Ritorna così il fil rouge che ha guidato e guida ancora oggi la cooperativa, il recupero. Recupero prima dei terreni e del suolo, ora dei prodotti agricoli, ma ancor di più a Calafata il recupero è delle persone. I venticinque dipendenti che oggi lavorano quotidianamente nell’azienda provengono infatti da situazioni difficili di marginalità e svantaggio. «Sono ragazzi che arrivano dal Centro Africa, richiedenti asilo; ragazzi in affido ai servizi sociali; ragazzi che hanno problemi di salute mentale» racconta Mauro. Calafata non nasce però con l’idea di creare una comunità all’interno del loro progetto agricolo. Come specifica infatti il viticoltore: «I ragazzi non dormono con noi. Ognuno fa la propria vita.
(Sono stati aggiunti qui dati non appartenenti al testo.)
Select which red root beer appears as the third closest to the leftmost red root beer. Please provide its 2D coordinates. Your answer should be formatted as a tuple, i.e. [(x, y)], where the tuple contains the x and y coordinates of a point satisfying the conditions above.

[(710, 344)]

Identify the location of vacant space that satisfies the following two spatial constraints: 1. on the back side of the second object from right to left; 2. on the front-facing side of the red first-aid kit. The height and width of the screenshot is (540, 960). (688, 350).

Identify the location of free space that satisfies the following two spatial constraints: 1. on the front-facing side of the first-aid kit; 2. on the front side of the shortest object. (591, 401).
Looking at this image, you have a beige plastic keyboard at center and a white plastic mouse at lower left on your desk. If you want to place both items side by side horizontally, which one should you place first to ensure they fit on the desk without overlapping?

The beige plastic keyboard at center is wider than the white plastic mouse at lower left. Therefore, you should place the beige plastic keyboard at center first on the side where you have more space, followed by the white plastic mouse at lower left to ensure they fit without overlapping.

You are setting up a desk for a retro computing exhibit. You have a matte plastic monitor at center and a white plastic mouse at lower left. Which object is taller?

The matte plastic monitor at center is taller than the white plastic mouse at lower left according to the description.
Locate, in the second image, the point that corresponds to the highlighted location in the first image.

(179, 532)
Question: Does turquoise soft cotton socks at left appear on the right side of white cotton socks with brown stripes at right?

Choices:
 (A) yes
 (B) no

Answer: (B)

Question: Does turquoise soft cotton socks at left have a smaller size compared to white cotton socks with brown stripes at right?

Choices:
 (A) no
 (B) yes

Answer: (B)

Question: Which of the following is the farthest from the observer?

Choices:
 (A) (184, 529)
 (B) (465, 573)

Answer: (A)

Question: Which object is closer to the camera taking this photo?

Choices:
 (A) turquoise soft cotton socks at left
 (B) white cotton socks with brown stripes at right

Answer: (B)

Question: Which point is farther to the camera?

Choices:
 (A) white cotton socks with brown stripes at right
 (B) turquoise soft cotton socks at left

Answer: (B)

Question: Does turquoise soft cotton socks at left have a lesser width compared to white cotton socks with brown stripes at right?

Non è un luogo protetto in cui tante volte queste persone hanno lavorato o hanno aiutato» – ma bensì – «È un luogo di lavoro che serve per reinserirli in un ambiente “normale”». Questo attraverso iniziative che vanno anche oltre i campi coltivati e passano per i campi di gioco, con la creazione della squadra «Dinamo Calafata», con l’obiettivo di rafforzare il gruppo e insegnare cosa significa «intercultura».

Calafata è quindi questo: «un’idea di impresa agricola capace di coniugare la qualità dei prodotti, il rigore chiesto dalla terra e il protagonismo delle persone che la lavorano». Un’azienda in cui l’aspetto umano non è solo un’aggiunta, ma torna a essere protagonista di un modello aziendale che riconosce il lavoratore risorsa preziosa, necessaria per la sua continuazione, per far prendere alla barca il mare, verso la giusta direzione.